● EXERCISE BRIEF
Copy nothing past the line containing "Hypnose ist auch". Transcribe every line of the listing below up to and including it, from the first, except pictures.

SUPPLIED INFORMATION: Begin

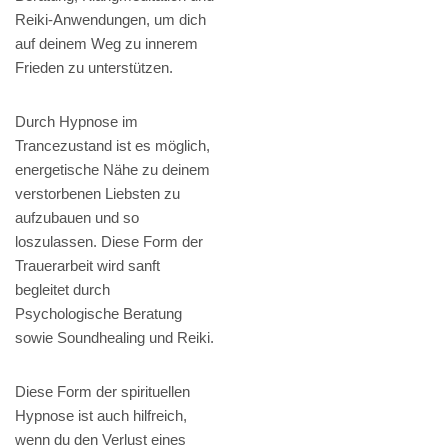
Reiki-Anwendungen, um dich
auf deinem Weg zu innerem
Frieden zu unterstützen.
Durch Hypnose im
Trancezustand ist es möglich,
energetische Nähe zu deinem
verstorbenen Liebsten zu
aufzubauen und so
loszulassen. Diese Form der
Trauerarbeit wird sanft
begleitet durch
Psychologische Beratung
sowie Soundhealing und Reiki.
Diese Form der spirituellen
Hypnose ist auch hilfreich,
wenn du den Verlust eines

SUPPLIED INFORMATION: End

● ANSWER BOX
Reiki-Anwendungen, um dich
auf deinem Weg zu innerem
Frieden zu unterstützen.
Durch Hypnose im
Trancezustand ist es möglich,
energetische Nähe zu deinem
verstorbenen Liebsten zu
aufzubauen und so
loszulassen. Diese Form der
Trauerarbeit wird sanft
begleitet durch
Psychologische Beratung
sowie Soundhealing und Reiki.
Diese Form der spirituellen
Hypnose ist auch hilfreich,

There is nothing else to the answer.